Aim of the exercise: Restate every entry verbatim; drop the pictures.

[Dataset entries]
════════

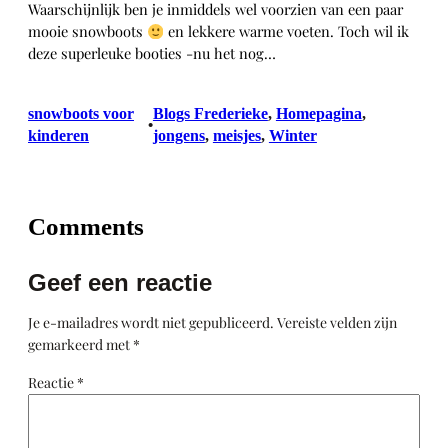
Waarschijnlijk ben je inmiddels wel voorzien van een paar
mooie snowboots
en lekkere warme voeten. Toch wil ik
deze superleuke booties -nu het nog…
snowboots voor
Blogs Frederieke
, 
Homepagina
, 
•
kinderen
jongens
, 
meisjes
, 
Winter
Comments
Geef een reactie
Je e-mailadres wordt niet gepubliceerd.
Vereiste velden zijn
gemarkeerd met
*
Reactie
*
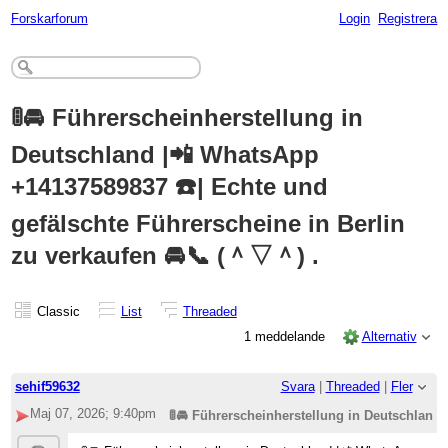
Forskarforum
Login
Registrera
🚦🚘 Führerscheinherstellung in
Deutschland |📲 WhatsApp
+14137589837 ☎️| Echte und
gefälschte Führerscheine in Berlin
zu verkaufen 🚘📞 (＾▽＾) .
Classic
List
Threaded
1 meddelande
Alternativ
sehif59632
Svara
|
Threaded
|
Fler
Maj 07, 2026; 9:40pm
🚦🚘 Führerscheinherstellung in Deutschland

════════

Problem solution:
Waarschijnlijk ben je inmiddels wel voorzien van een paar
mooie snowboots
en lekkere warme voeten. Toch wil ik
deze superleuke booties -nu het nog…
snowboots voor
Blogs Frederieke
, 
Homepagina
, 
•
kinderen
jongens
, 
meisjes
, 
Winter
Comments
Geef een reactie
Je e-mailadres wordt niet gepubliceerd.
Vereiste velden zijn
gemarkeerd met
*
Reactie
*
Forskarforum
Login
Registrera
🚦🚘 Führerscheinherstellung in
Deutschland |📲 WhatsApp
+14137589837 ☎️| Echte und
gefälschte Führerscheine in Berlin
zu verkaufen 🚘📞 (＾▽＾) .
Classic
List
Threaded
1 meddelande
Alternativ
sehif59632
Svara
|
Threaded
|
Fler
Maj 07, 2026; 9:40pm
🚦🚘 Führerscheinherstellung in Deutschland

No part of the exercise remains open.